In the following code
public SingleOutputStreamOperator<T> assignTimestampsAndWatermarks(
WatermarkStrategy<T> watermarkStrategy) {
final WatermarkStrategy<T> cleanedStrategy = clean(watermarkStrategy);
// match parallelism to input, to have a 1:1 source -> timestamps/watermarks relationship
// and chain
final int inputParallelism = getTransformation().getParallelism();
final TimestampsAndWatermarksTransformation<T> transformation =
new TimestampsAndWatermarksTransformation<>(
"Timestamps/Watermarks",
inputParallelism,
getTransformation(),
cleanedStrategy);
getExecutionEnvironment().addOperator(transformation);
return new SingleOutputStreamOperator<>(getExecutionEnvironment(), transformation);
}
The assignTimestampsAndWatermarks()
receives the main stream and assigns timestamps and watermarks based on the strategy specified in params, at the end, it will return SingleOutputStreamOperator
which is the updated stream with timestamps and watermarks generated.

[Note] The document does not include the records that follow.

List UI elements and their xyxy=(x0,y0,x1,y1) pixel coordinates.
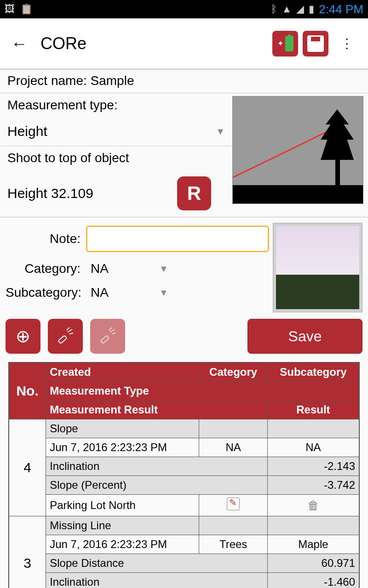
chevron-down-icon: ▼ xyxy=(159,264,168,274)
app-bar: ← CORe ✦ ⋮ xyxy=(0,18,368,69)
svg-line-2 xyxy=(67,328,69,330)
header-no: No. xyxy=(9,362,46,419)
cell-m2-label: Slope (Percent) xyxy=(46,476,268,495)
back-button[interactable]: ← xyxy=(7,30,31,57)
cell-subcategory: NA xyxy=(267,438,359,457)
cell-m2-value: -1.460 xyxy=(267,573,359,588)
photo-thumbnail[interactable] xyxy=(273,223,362,312)
app-title: CORe xyxy=(40,34,86,53)
trash-icon[interactable]: 🗑 xyxy=(307,498,319,512)
laser-battery-button[interactable]: ✦ xyxy=(272,31,298,57)
cell-slope: Missing Line xyxy=(46,516,199,535)
instruction-text: Shoot to top of object xyxy=(7,148,225,168)
cell-m2-label: Inclination xyxy=(46,573,268,588)
category-label: Category: xyxy=(6,261,86,276)
note-label: Note: xyxy=(6,232,86,246)
chevron-down-icon: ▼ xyxy=(216,126,225,137)
signal-icon: ◢ xyxy=(296,3,304,15)
wifi-icon: ▲ xyxy=(282,3,292,15)
measurement-type-value: Height xyxy=(7,124,47,139)
image-icon: 🖼 xyxy=(5,3,15,15)
bluetooth-icon: ᛒ xyxy=(271,3,277,15)
svg-line-3 xyxy=(69,333,73,334)
svg-line-1 xyxy=(68,329,72,332)
cell-m1-value: 60.971 xyxy=(267,554,359,573)
project-name-label: Project name: xyxy=(7,74,87,88)
svg-line-5 xyxy=(110,329,115,332)
cell-m1-label: Inclination xyxy=(46,457,268,476)
category-select[interactable]: NA xyxy=(86,261,109,276)
cell-note: Parking Lot North xyxy=(46,495,199,516)
project-name-value: Sample xyxy=(91,74,134,88)
cell-created: Jun 7, 2016 2:23:23 PM xyxy=(46,438,199,457)
header-result: Result xyxy=(267,401,359,419)
chevron-down-icon: ▼ xyxy=(159,288,168,298)
cell-subcategory: Maple xyxy=(267,535,359,554)
overflow-menu-button[interactable]: ⋮ xyxy=(333,31,361,56)
laser-pointer-button[interactable] xyxy=(48,319,83,354)
height-value: 32.109 xyxy=(51,186,93,201)
subcategory-label: Subcategory: xyxy=(6,285,86,300)
cell-category: NA xyxy=(199,438,267,457)
cell-m2-value: -3.742 xyxy=(267,476,359,495)
r-button[interactable]: R xyxy=(177,176,211,210)
cell-slope: Slope xyxy=(46,419,199,438)
measurement-type-select[interactable]: Height ▼ xyxy=(0,117,232,146)
clipboard-icon: 📋 xyxy=(20,3,33,15)
height-label: Height xyxy=(7,186,47,201)
status-time: 2:44 PM xyxy=(319,2,363,17)
note-input[interactable] xyxy=(86,226,269,252)
target-button[interactable]: ⊕ xyxy=(6,319,40,354)
cell-category: Trees xyxy=(199,535,267,554)
edit-icon[interactable] xyxy=(227,498,240,510)
svg-line-7 xyxy=(112,333,115,334)
battery-icon: ▮ xyxy=(309,3,314,15)
status-bar: 🖼 📋 ᛒ ▲ ◢ ▮ 2:44 PM xyxy=(0,0,368,18)
subcategory-select[interactable]: NA xyxy=(86,285,109,300)
cell-created: Jun 7, 2016 2:23:23 PM xyxy=(46,535,199,554)
svg-rect-0 xyxy=(58,335,67,344)
svg-rect-4 xyxy=(101,335,109,344)
header-measurement-result: Measurement Result xyxy=(46,401,268,419)
save-disk-button[interactable] xyxy=(303,31,328,57)
header-measurement-type: Measurement Type xyxy=(46,382,359,401)
header-category: Category xyxy=(199,362,267,382)
measurements-table: No. Created Category Subcategory Measure… xyxy=(0,356,368,588)
header-created: Created xyxy=(46,362,199,382)
row-no: 3 xyxy=(9,516,46,588)
cell-m1-value: -2.143 xyxy=(267,457,359,476)
row-no: 4 xyxy=(9,419,46,516)
cell-m1-label: Slope Distance xyxy=(46,554,268,573)
measurement-diagram xyxy=(232,96,363,204)
svg-line-6 xyxy=(109,328,112,330)
measurement-type-label: Measurement type: xyxy=(7,95,225,115)
laser-pointer-disabled-button[interactable] xyxy=(90,319,125,354)
project-info: Project name: Sample xyxy=(0,69,368,93)
save-button[interactable]: Save xyxy=(247,319,362,354)
header-subcategory: Subcategory xyxy=(267,362,359,382)
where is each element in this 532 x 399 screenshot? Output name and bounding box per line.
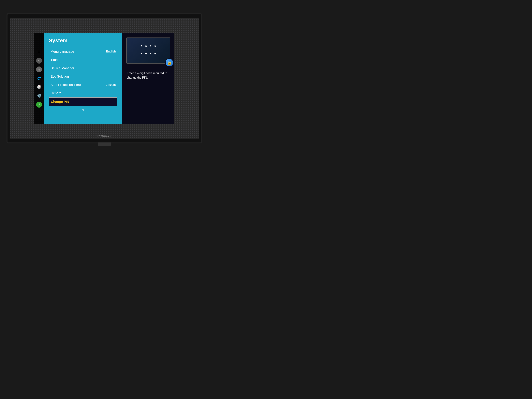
- pin-dot-5: *: [141, 52, 142, 57]
- system-menu: System Menu Language English Time Device…: [44, 33, 122, 124]
- pin-dot-4: *: [154, 44, 156, 49]
- menu-item-change-pin[interactable]: Change PIN: [49, 97, 117, 106]
- camera-icon[interactable]: ⊙: [36, 58, 42, 63]
- scroll-down-arrow: ∨: [49, 108, 117, 112]
- menu-label-time: Time: [51, 58, 58, 62]
- help-icon[interactable]: ?: [36, 102, 42, 108]
- menu-overlay: 🏔 ⊙ ◎ 🌐 🎲 ⚙️ ? System Menu Language Engl…: [34, 33, 174, 124]
- menu-value-language: English: [106, 50, 116, 53]
- menu-label-change-pin: Change PIN: [51, 100, 69, 104]
- pin-dot-7: *: [150, 52, 152, 57]
- pin-dot-2: *: [145, 44, 147, 49]
- menu-label-language: Menu Language: [51, 50, 74, 53]
- menu-item-language[interactable]: Menu Language English: [49, 47, 117, 56]
- pin-dot-1: *: [141, 44, 142, 49]
- flag-icon[interactable]: 🏔: [36, 49, 42, 55]
- pin-dots-row-1: * * * *: [141, 44, 156, 49]
- pin-panel: * * * * * * * * 🔒 Enter a 4-di: [122, 33, 174, 124]
- menu-label-device-manager: Device Manager: [51, 66, 74, 70]
- pin-dot-6: *: [145, 52, 147, 57]
- tv-screen: 🏔 ⊙ ◎ 🌐 🎲 ⚙️ ? System Menu Language Engl…: [10, 18, 199, 139]
- menu-label-eco-solution: Eco Solution: [51, 75, 69, 78]
- mic-icon[interactable]: ◎: [36, 66, 42, 72]
- pin-dot-8: *: [154, 52, 156, 57]
- lock-icon: 🔒: [165, 58, 174, 67]
- tv-stand: [98, 142, 111, 146]
- pin-display-box: * * * * * * * * 🔒: [126, 38, 170, 63]
- pin-dot-3: *: [150, 44, 152, 49]
- menu-item-general[interactable]: General: [49, 89, 117, 97]
- globe-icon[interactable]: 🌐: [36, 75, 42, 81]
- cube-icon[interactable]: 🎲: [36, 84, 42, 90]
- pin-dots-row-2: * * * *: [141, 52, 156, 57]
- gear-icon[interactable]: ⚙️: [36, 93, 42, 99]
- menu-label-auto-protection: Auto Protection Time: [51, 83, 81, 87]
- menu-title: System: [49, 38, 117, 44]
- samsung-logo: SAMSUNG: [97, 135, 112, 137]
- menu-label-general: General: [51, 91, 62, 95]
- menu-value-auto-protection: 2 hours: [106, 83, 116, 87]
- menu-item-time[interactable]: Time: [49, 56, 117, 64]
- pin-description: Enter a 4-digit code required to change …: [126, 71, 171, 80]
- menu-item-device-manager[interactable]: Device Manager: [49, 64, 117, 72]
- tv-frame: 🏔 ⊙ ◎ 🌐 🎲 ⚙️ ? System Menu Language Engl…: [6, 13, 202, 143]
- menu-item-auto-protection[interactable]: Auto Protection Time 2 hours: [49, 81, 117, 89]
- menu-item-eco-solution[interactable]: Eco Solution: [49, 72, 117, 81]
- sidebar: 🏔 ⊙ ◎ 🌐 🎲 ⚙️ ?: [34, 33, 44, 124]
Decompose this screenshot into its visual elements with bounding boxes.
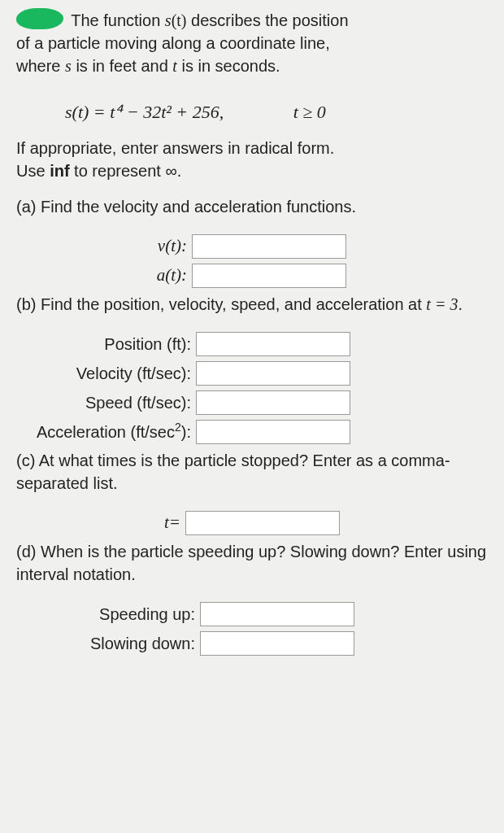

My question is, what TimestampsAndWatermarksTransformation
does here (internally) and what is the effect of this line getExecutionEnvironment().addOperator(transformation);
as well.
When you call assignTimestampsAndWatermarks
on a stream, this code adds an operator to the job graph to do the timestamp extraction and watermark generation. This is wiring things up so that the specified watermarking will actually get done.
Internally there are two types of Transformation: (1) physical transformations, such as map
or assignTimestampsAndWatermarks
, which alter the stream records, and (2) logical transformations, such as union
, that only affect the topology.